I bit down so hard on the stem of my briar that I felt it crack between my teeth. Keep bearing down, I told myself grimly. Don’t let up for a second.

HE WAS STILL THINKING ABOUT THE CASE, TRYING TO PUT THE PIECES TOGETHER, WHEN THE TELEPHONE RANG. IT WAS VELDA. “I’VE BEEN WORRIED ABOUT YOU, SAM,” HER SOFT PURRING VOICE SAID, AND ALL AT ONCE HE FELT A BURNING NEED TO SEE HER. SHE WAS THE ONLY PERSON HE COULD TALK TO, THE ONE PERSON IN THE WORLD WHO UNDERSTOOD HOW HE FELT.

“Sackett, Sackett!”

But The Cranker’s machine kept on soaring; The Cranker’s words kept on racing across the board with relentless speed.
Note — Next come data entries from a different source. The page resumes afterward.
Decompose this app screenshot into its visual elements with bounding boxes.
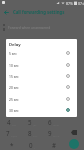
staticText: Forward when unanswered bbox=[8, 25, 51, 29]
staticText: 25 sec bbox=[9, 97, 19, 101]
staticText: 4 bbox=[7, 118, 11, 126]
button[interactable]: 5 bbox=[21, 116, 42, 128]
staticText: 9 bbox=[48, 129, 52, 137]
staticText: 0 bbox=[29, 141, 33, 149]
staticText: 15 sec bbox=[9, 74, 19, 78]
staticText: 7 bbox=[6, 129, 10, 137]
staticText: Delay bbox=[9, 42, 21, 48]
button[interactable]: 7 bbox=[0, 127, 21, 139]
button[interactable]: 20 sec bbox=[6, 81, 77, 92]
staticText: 5 sec bbox=[9, 51, 17, 55]
button[interactable]: 15 sec bbox=[6, 70, 77, 81]
button[interactable]: 6 bbox=[42, 116, 63, 128]
button[interactable]: Call bbox=[69, 139, 79, 149]
staticText: * bbox=[10, 141, 14, 149]
staticText: 10 sec bbox=[9, 63, 19, 67]
button[interactable]: 5 sec bbox=[6, 47, 77, 58]
button[interactable]: 4 bbox=[0, 116, 21, 128]
button[interactable]: 10 sec bbox=[6, 59, 77, 70]
staticText: # bbox=[52, 141, 56, 149]
staticText: 5 bbox=[28, 118, 32, 126]
button[interactable]: Backspace bbox=[68, 127, 79, 138]
button[interactable]: 0 bbox=[21, 139, 42, 150]
button[interactable]: # bbox=[42, 139, 63, 150]
button[interactable]: 9 bbox=[42, 127, 63, 139]
staticText: 20 sec bbox=[9, 85, 19, 89]
staticText: 07:44 bbox=[78, 1, 84, 6]
button[interactable]: Forward when unanswered bbox=[0, 21, 84, 32]
staticText: 30 sec bbox=[9, 108, 19, 112]
button[interactable]: Back bbox=[0, 6, 12, 18]
button[interactable]: 8 bbox=[21, 127, 42, 139]
staticText: Call forwarding settings bbox=[13, 9, 65, 15]
staticText: 8 bbox=[28, 129, 32, 137]
button[interactable]: 30 sec bbox=[6, 104, 77, 115]
staticText: 6 bbox=[48, 118, 52, 126]
staticText: 87% bbox=[66, 1, 73, 6]
button[interactable]: 25 sec bbox=[6, 93, 77, 104]
button[interactable]: * bbox=[0, 139, 21, 150]
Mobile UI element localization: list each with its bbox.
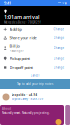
button[interactable]: Add tip <box>0 25 70 34</box>
button[interactable]: Dropoff point <box>0 63 70 72</box>
staticText: Change <box>54 36 64 40</box>
staticText: ••• ᯤ ▮ <box>58 1 66 5</box>
staticText: Pickup point <box>10 56 30 61</box>
button[interactable]: Pickup point <box>0 54 70 63</box>
staticText: Add tip <box>10 27 22 32</box>
button[interactable]: Bill Jo <box>0 42 70 54</box>
staticText: Dropoff point <box>10 65 33 70</box>
staticText: Change <box>54 28 64 31</box>
staticText: Change <box>54 57 64 60</box>
button[interactable]: Leopoldo · ★4.94 <box>0 89 70 105</box>
staticText: 9:41 <box>4 0 11 6</box>
staticText: Share your ride <box>10 35 37 40</box>
button[interactable]: Tap to add your trip notes <box>0 79 70 89</box>
staticText: Toyota Camry · 8LRK109 <box>12 97 44 101</box>
button[interactable]: More offers <box>65 105 70 125</box>
button[interactable]: About <box>0 105 64 125</box>
staticText: Cancel <box>30 74 40 77</box>
staticText: Tap to add your trip notes <box>17 82 53 86</box>
staticText: Bill Jo <box>10 43 20 49</box>
staticText: About <box>2 107 11 110</box>
button[interactable]: Cancel <box>0 72 70 79</box>
staticText: Naturally smart. Naturally projecting. <box>2 111 50 115</box>
staticText: 1:01am arrival <box>4 14 40 21</box>
staticText: Change <box>54 46 64 50</box>
staticText: Mercedes-Benz · 7BQR291 <box>4 21 42 24</box>
staticText: Passenger <box>10 49 24 53</box>
staticText: Change <box>54 66 64 69</box>
button[interactable]: Share your ride <box>0 34 70 42</box>
staticText: Leopoldo · ★4.94 <box>12 93 38 97</box>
WHEN SHE WAS SURE THE CAPTAIN WAS ASLEEP SHE GOT OUT OF THE BUNK AND PADDED OVER TO WHERE HIS UNIFORM LAY. SHE KNEW WHAT SHE HAD TO DO NOW. SHE ACCEPTED THE TRUTH AT LAST, BECAUSE THE WHOLE TIME SHE HAD BEEN COPULATING WITH THE CAPTAIN HER THOUGHTS HAD BEEN BACK ON DENEB, FULL OF THE SIGHT AND THE SMELL OF GREEN.

“Gulp, Gulp, Gulp!”

The lift from the six ounces of Fuel I’d had in the locker room was gone now and the tension was back, binding the muscles in my fingers and shoulders. The sun seemed to be getting hotter, drawing runnels of sweat from my pores, making my head throb. My words were still coming fast, but the images weren’t quite as sharp as they’d been minutes ago, the quality level not quite as high. I didn’t care. Speed was all that mattered now; I was willing to sacrifice quality for the maintenance of speed.

CULP 6912, SACKETT 6671.

Down by 241 now; The Cranker had only gained seven words in the last 800. But he had gained them, not I... I couldn’t seem to narrow his lead, no matter what I did. I lifted my head, still typing furiously, and stared across at him. His teeth were bared; sweat glistened like oil on his gray skin. Yet his fingers were a sunlit blur on the keys, as if they were independent creatures performing a mad dance.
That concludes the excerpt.